The stakeholders in the financial inclusion drive have made a beginning to unlock the opportunities from this segment.
In fact, models such as business correspondents (BC) have started emerging as a new way of delivering banking in un-banked areas.
It is apt to look at the current scenario in financial inclusion at a time when ‘Bancon 2012’ is focusing on the theme ‘Innovating to unlock the next decade’. The conference is looking at capturing the rural opportunity in a profitable manner.
Traditionally, banking facilities in India are offered through brick-and-mortar offices. Of the nearly one lakh bank branches in the country, more than 37,000 are located in rural India.

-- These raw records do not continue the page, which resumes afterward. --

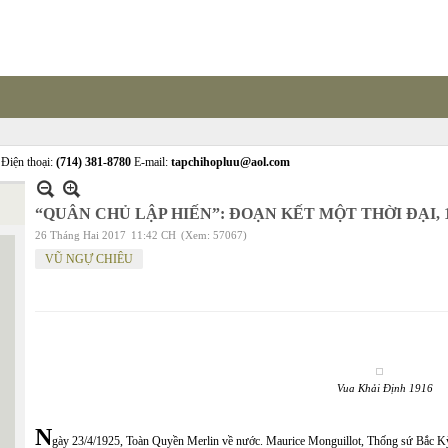
Điện thoại:
(714) 381-8780
E-mail:
tapchihopluu@aol.com
“QUÂN CHỦ LẬP HIẾN”: ĐOẠN KẾT MỘT THỜI ĐẠI, 1
26 Tháng Hai 2017
11:42 CH
(Xem: 57067)
VŨ NGỰ CHIÊU
Vua Khải Định 1916
N
gày 23/4/1925, Toàn Quyền Merlin về nước. Maurice Monguillot, Thống sứ Bắc Kỳ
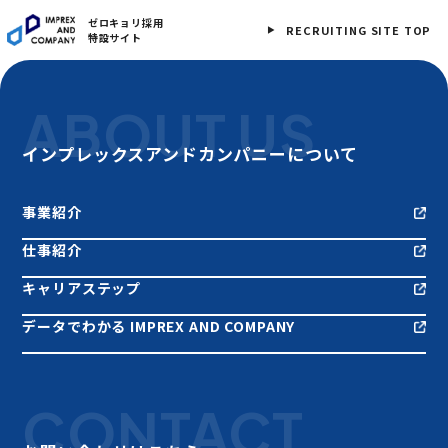
ゼロキョリ採用
RECRUITING SITE TOP
特設サイト
ABOUT US
インプレックスアンドカンパニーについて
事業紹介
仕事紹介
キャリアステップ
データでわかる IMPREX AND COMPANY
CONTACT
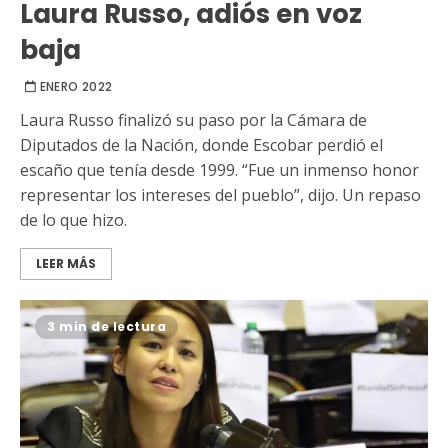
Laura Russo, adiós en voz
baja
ENERO 2022
Laura Russo finalizó su paso por la Cámara de
Diputados de la Nación, donde Escobar perdió el
escaño que tenía desde 1999. “Fue un inmenso honor
representar los intereses del pueblo”, dijo. Un repaso
de lo que hizo.
LEER MÁS
3 min de lectura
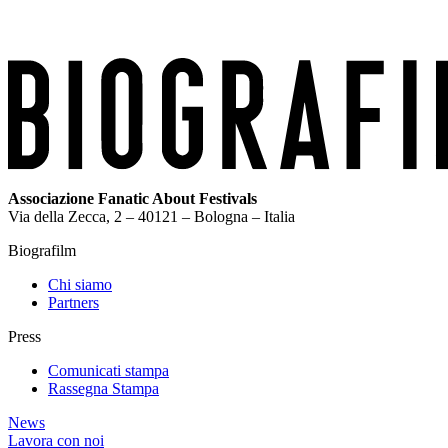
Associazione Fanatic About Festivals
Via della Zecca, 2 – 40121 – Bologna – Italia
Biografilm
Chi siamo
Partners
Press
Comunicati stampa
Rassegna Stampa
News
Lavora con noi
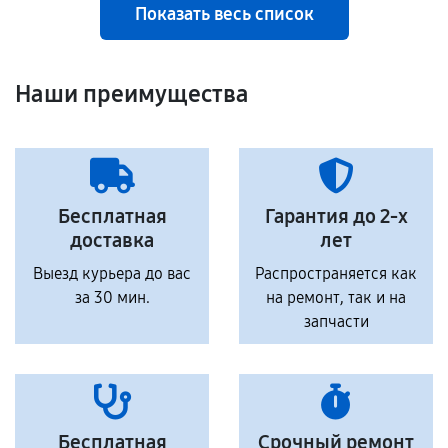
Показать весь список
Наши преимущества
Бесплатная
Гарантия до 2-х
доставка
лет
Выезд курьера до вас
Распространяется как
за 30 мин.
на ремонт, так и на
запчасти
Бесплатная
Срочный ремонт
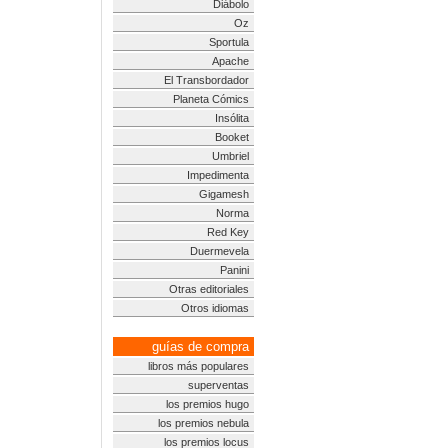
Diábolo
Oz
Sportula
Apache
El Transbordador
Planeta Cómics
Insólita
Booket
Umbriel
Impedimenta
Gigamesh
Norma
Red Key
Duermevela
Panini
Otras editoriales
Otros idiomas
guías de compra
libros más populares
superventas
los premios hugo
los premios nebula
los premios locus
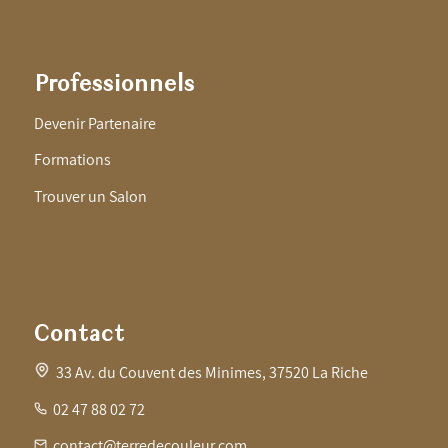
Professionnels
Devenir Partenaire
Formations
Trouver un Salon
Contact
33 Av. du Couvent des Minimes, 37520 La Riche
02 47 88 02 72
contact@terredecouleur.com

Nearly one-third of the 6,918 brick-and-mortar branches opened in the country during 2011-12 are situated in rural areas. The RBI report on ‘Trend and Progress of Banking in India for 2011-12’ says nearly 70 per cent of these branches are situated in tier-2 to tier-6 centres.
Compared to the brick-and-mortar branches, the BC model has seen rapid growth. While the branch expansion in rural areas with population of more than 2,000 registered a growth of 7.64 per cent in 2011-12, the number of business correspondents witnessed nearly 10 times that growth.

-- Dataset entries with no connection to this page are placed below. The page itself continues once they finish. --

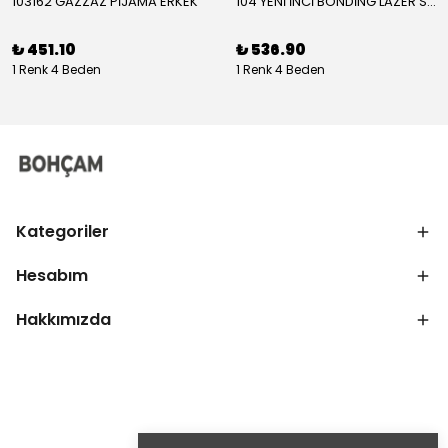
103162 GAZZAZ PİJAMA ERKEK
104 YENİ İNCİ BONDİNG LAZER SÜTYEN KADIN
₺ 451.10
₺ 536.90
1 Renk 4 Beden
1 Renk 4 Beden
Kategoriler
Hesabım
Hakkımızda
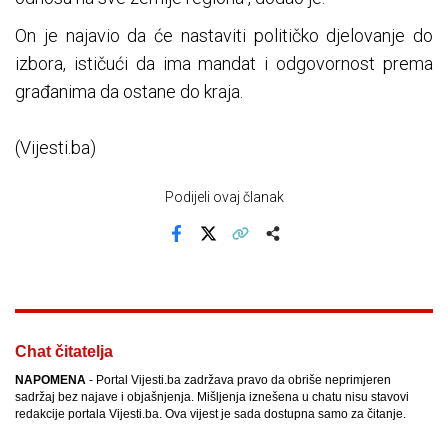
On je najavio da će nastaviti političko djelovanje do
izbora, ističući da ima mandat i odgovornost prema
građanima da ostane do kraja.
(Vijesti.ba)
Podijeli ovaj članak
Facebook
X
Kopiraj link
Više
Chat čitatelja
NAPOMENA
- Portal Vijesti.ba zadržava pravo da obriše neprimjeren
sadržaj bez najave i objašnjenja. Mišljenja iznešena u chatu nisu stavovi
redakcije portala Vijesti.ba. Ova vijest je sada dostupna samo za čitanje.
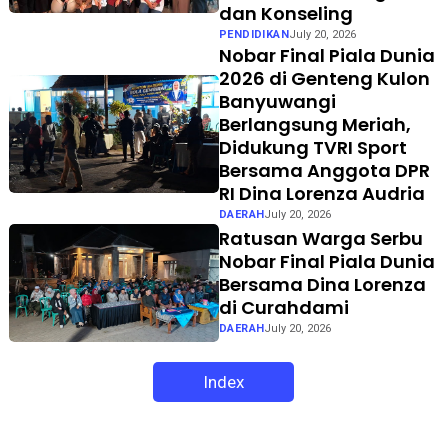
dan Konseling
PENDIDIKAN
July 20, 2026
Nobar Final Piala Dunia
2026 di Genteng Kulon
Banyuwangi
Berlangsung Meriah,
Didukung TVRI Sport
Bersama Anggota DPR
RI Dina Lorenza Audria
DAERAH
July 20, 2026
Ratusan Warga Serbu
Nobar Final Piala Dunia
Bersama Dina Lorenza
di Curahdami
DAERAH
July 20, 2026
Index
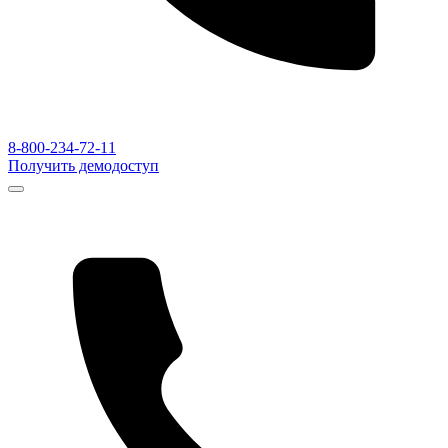
8-800-234-72-11
Получить демодоступ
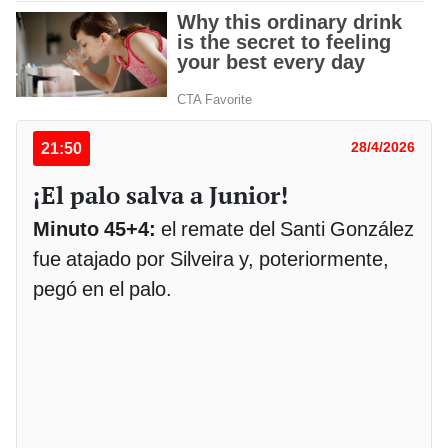
21:50
28/4/2026
¡El palo salva a Junior!
Minuto 45+4:
el remate del Santi González
fue atajado por Silveira y, poteriormente,
pegó en el palo.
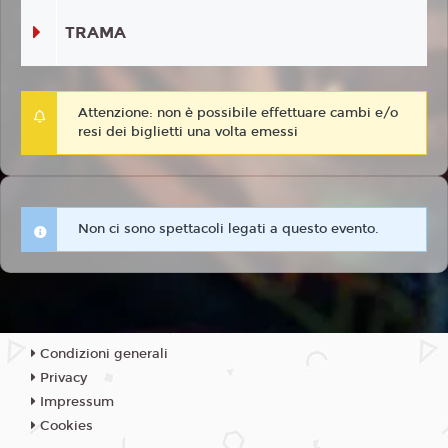
TRAMA
Attenzione: non è possibile effettuare cambi e/o
resi dei biglietti una volta emessi
Non ci sono spettacoli legati a questo evento.
Condizioni generali
Privacy
Impressum
Cookies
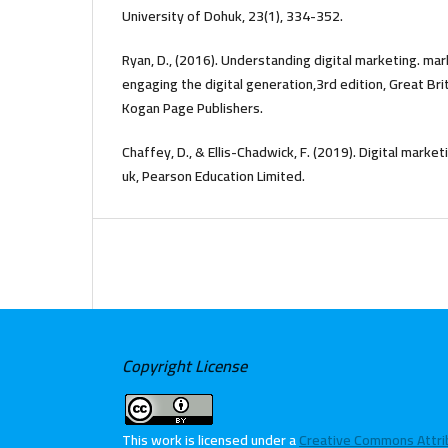
University of Dohuk, 23(1), 334-352.
Ryan, D., (2016). Understanding digital marketing. ma
engaging the digital generation,3rd edition, Great Bri
Kogan Page Publishers.
Chaffey, D., & Ellis-Chadwick, F. (2019). Digital marke
uk, Pearson Education Limited.
Copyright License
This work is licensed under a
Creative Commons Attribu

The evolution of the BC model has helped the banks provide banking services to customers without having a branch of theirs. The use of mobile technology is an important part of providing banking services under the BC model. Some banks are disbursing social security schemes’ funds through the BCs.

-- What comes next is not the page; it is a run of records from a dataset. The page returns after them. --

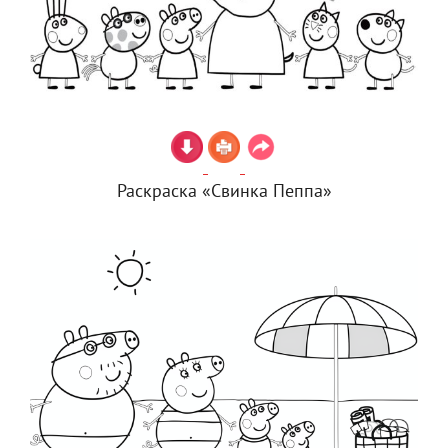
Раскраска «Свинка Пеппа»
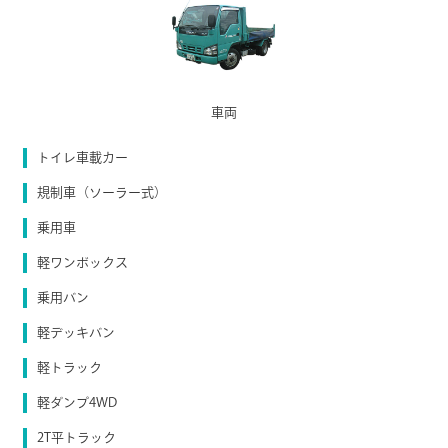
車両
トイレ車載カー
規制車（ソーラー式）
乗用車
軽ワンボックス
乗用バン
軽デッキバン
軽トラック
軽ダンプ4WD
2T平トラック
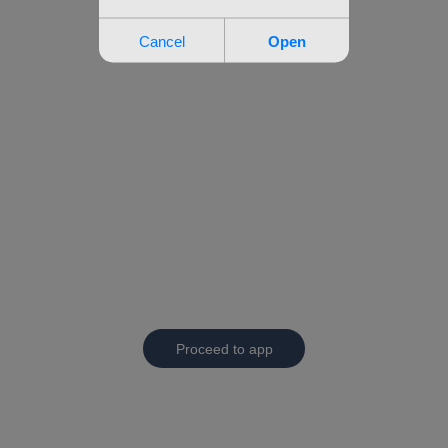
Proceed to app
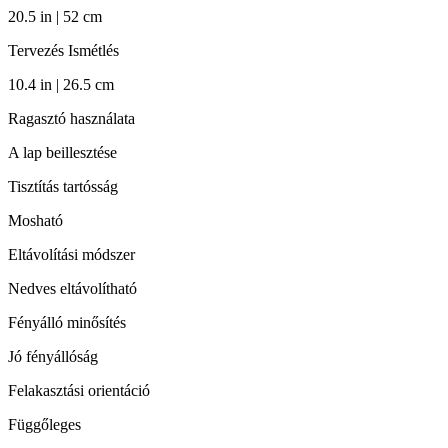
20.5 in | 52 cm
Tervezés Ismétlés
10.4 in | 26.5 cm
Ragasztó használata
A lap beillesztése
Tisztítás tartósság
Mosható
Eltávolítási módszer
Nedves eltávolítható
Fényálló minősítés
Jó fényállóság
Felakasztási orientáció
Függőleges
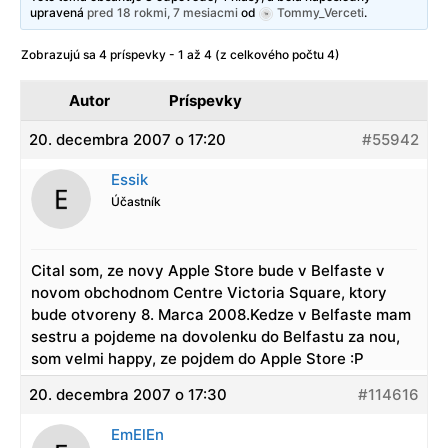
upravená
pred 18 rokmi, 7 mesiacmi
od
Tommy_Verceti
.
Zobrazujú sa 4 príspevky - 1 až 4 (z celkového počtu 4)
Autor
Príspevky
20. decembra 2007 o 17:20
#55942
Essik
Účastník
Cital som, ze novy Apple Store bude v Belfaste v
novom obchodnom Centre Victoria Square, ktory
bude otvoreny 8. Marca 2008.Kedze v Belfaste mam
sestru a pojdeme na dovolenku do Belfastu za nou,
som velmi happy, ze pojdem do Apple Store :P
20. decembra 2007 o 17:30
#114616
EmElEn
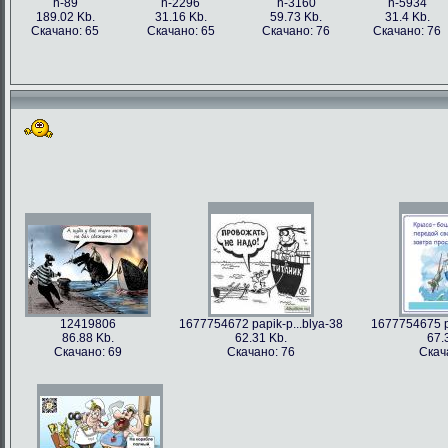
h-89
h-2296
h-3160
h-5934
189.02 Kb.
31.16 Kb.
59.73 Kb.
31.4 Kb.
Скачано: 65
Скачано: 65
Скачано: 76
Скачано: 76
12419806
1677754672 papik-p...blya-38
1677754675 pa
86.88 Kb.
62.31 Kb.
67.
Скачано: 69
Скачано: 76
Скач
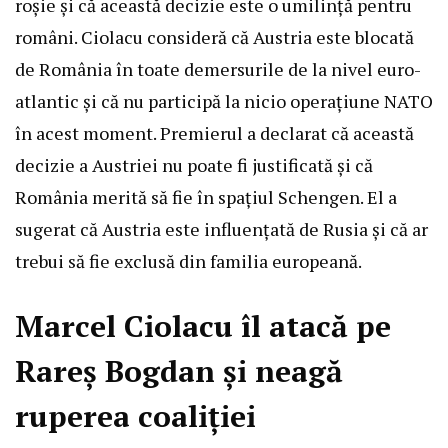
roșie și că această decizie este o umilință pentru
români. Ciolacu consideră că Austria este blocată
de România în toate demersurile de la nivel euro-
atlantic și că nu participă la nicio operațiune NATO
în acest moment. Premierul a declarat că această
decizie a Austriei nu poate fi justificată și că
România merită să fie în spațiul Schengen. El a
sugerat că Austria este influențată de Rusia și că ar
trebui să fie exclusă din familia europeană.
Marcel Ciolacu îl atacă pe
Rareș Bogdan și neagă
ruperea coaliției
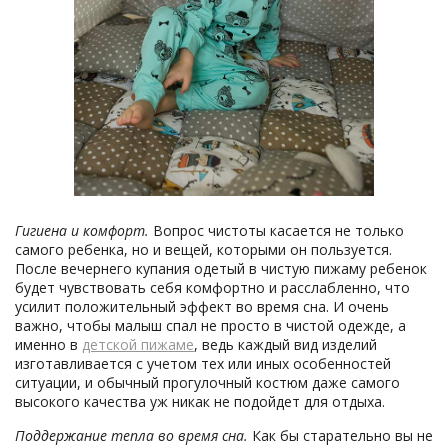
Гигиена и комфорт.
Вопрос чистоты касается не только
самого ребенка, но и вещей, которыми он пользуется.
После вечернего купания одетый в чистую пижаму ребенок
будет чувствовать себя комфортно и расслабленно, что
усилит положительный эффект во время сна. И очень
важно, чтобы малыш спал не просто в чистой одежде, а
именно в
детской пижаме
, ведь каждый вид изделий
изготавливается с учетом тех или иных особенностей
ситуации, и обычный прогулочный костюм даже самого
высокого качества уж никак не подойдет для отдыха.
Поддержание тепла во время сна.
Как бы старательно вы не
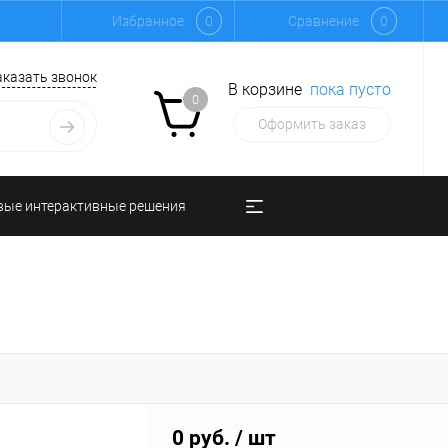
Избранное
0
Сравнение
0
аказать звонок
В корзине
пока пусто
0
Оформить заказ
вые интерактивные решения
0 руб.
/ шт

Banks have been advised to prioritise providing services at the doorstep to the beneficiaries of electronic benefit transfers through regular visits by BCs to the allotted villages, to make it a self-sustaining business model and over a period of time.
An analysis of the progress in the implementation of the Government-mandated financial inclusion plan (FIP) shows that penetration of banking has increased in rural areas. At the end of March 2012, villages covered by BCs constituted more than 80 per cent of the total villages covered under the FIP.
This indicates a move towards the widespread acceptance of BC model of financial inclusion by banks as well as rural consumers.
Under FIP, no-frills accounts enable customers to avail themselves of stress-free credit in the form of in-built overdraft facility. At the end of March 2012, no-frills accounts had surpassed 100 million in number.
The number of ICT-based (information and communication technology) accounts as a percentage of no-frills accounts has witnessed a steady increase in the last two years, indicating increased acceptance of ICT-based products among rural customers.
The RBI report on banking trends and progress in 2011-12 notes that in the ensuing year, the focus would be on the number and value of transactions in the no-frills accounts and credit disbursed through ICT-based BC outlets.
Compared to branches and BCs, the share of ATMs was low in rural areas. Only 9 per cent of the total number of ATMs in the country was present in rural areas.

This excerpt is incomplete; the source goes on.